The capital city of the Czech Republic is home to many magnificent attractions. But Charles Bridge is unquestionably one of the TOP 5 most incredible. In addition to being one of the most well-known bridges in the world, this medieval structure is also inextricably linked to Prague’s most opulent period, and it may well be the most stunning bridge in all of Europe. And we are not at all exaggerating…
The pillar-supported Charles Bridge is 516 meters long, 9.5 meters wide, and 13 meters high. Additionally, it is a section of the so-called Royal Route.
History and Legends of Charles Bridge
The Charles Bridge is the second-oldest bridge in the Czech Republic and the oldest bridge in Prague that is still in use today. Following the destruction of the former bridge (Judith Bridge) by floods in 1342, Charles IV ordered its construction in 1357. The bridge took over 50 years to build (it was finished in 1402) and was overseen by the renowned German-Czech architect Peter Parler (“Petr Parlé” in Czech). Only since 1870 has the bridge been referred to as “Charles Bridge,” having previously been termed “Stone” or “Prague.” Additionally, it was Prague’s only bridge over the Vltava river until 1841.

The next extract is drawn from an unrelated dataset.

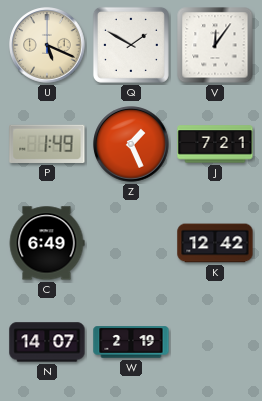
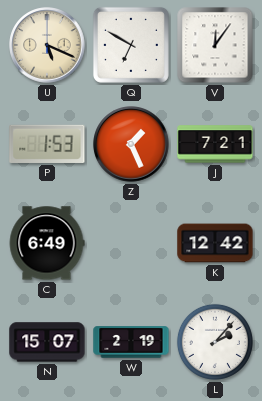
Q: 1:50 -> 6:50
P: 1:49 -> 1:53
N: 14:07 -> 15:07
L: none -> 2:07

Numerous rehabilitation processes have been carried out on Charles Bridge. And just lately, in February 2016, a scandal occurred.Some international visitors vandalized the bridge by spray-painting signs on it, which is a heartbreaking and hardly comprehendable behavior. The vandals might possibly receive a term of up to three years in prison if they are found. Naturally, the damage will be repaired, but this incident may serve as a poignant reminder of how even the most priceless historical sites, which have endured for centuries, are frequently threatened by irresponsible people today who are incapable of respecting what hundreds of thousands of people visit to admire each year.
Charles Bridge Legends
The construction of Charles Bridge, which is made of sandstone blocks, is shrouded in a variety of intriguing legends. One of them claims that the builders chose to fortify the bridge by mixing raw eggs into a mortar. Historians have still not reached a consensus on whether it is factual or not. The story that there weren’t enough eggs in Prague, so they were brought from all over the country, and the people in one of the regions were afraid the eggs would break during the transport, so they sent them boiled – much to the amusement of everyone in Prague – is probably a myth.
In addition to the legends already stated, let’s discuss two other intriguing “urban myths” related to Charles Bridge. Particularly those who enjoy horror stories will find both of those appealing. As we just mentioned, the first one has a connection to John of Nepomuk. A Czech folktale claims that one of the bridge’s arches fell shortly after his tortured body was hurled from Charles Bridge. And each attempt to repair the bridge ended inexplicably. One of the builders made a deal with the Devil after deciding that it was God’s punishment for Nepomuk’s fate. The builder offered the Devil the soul of the first person to cross the bridge in exchange for making it repairable once more.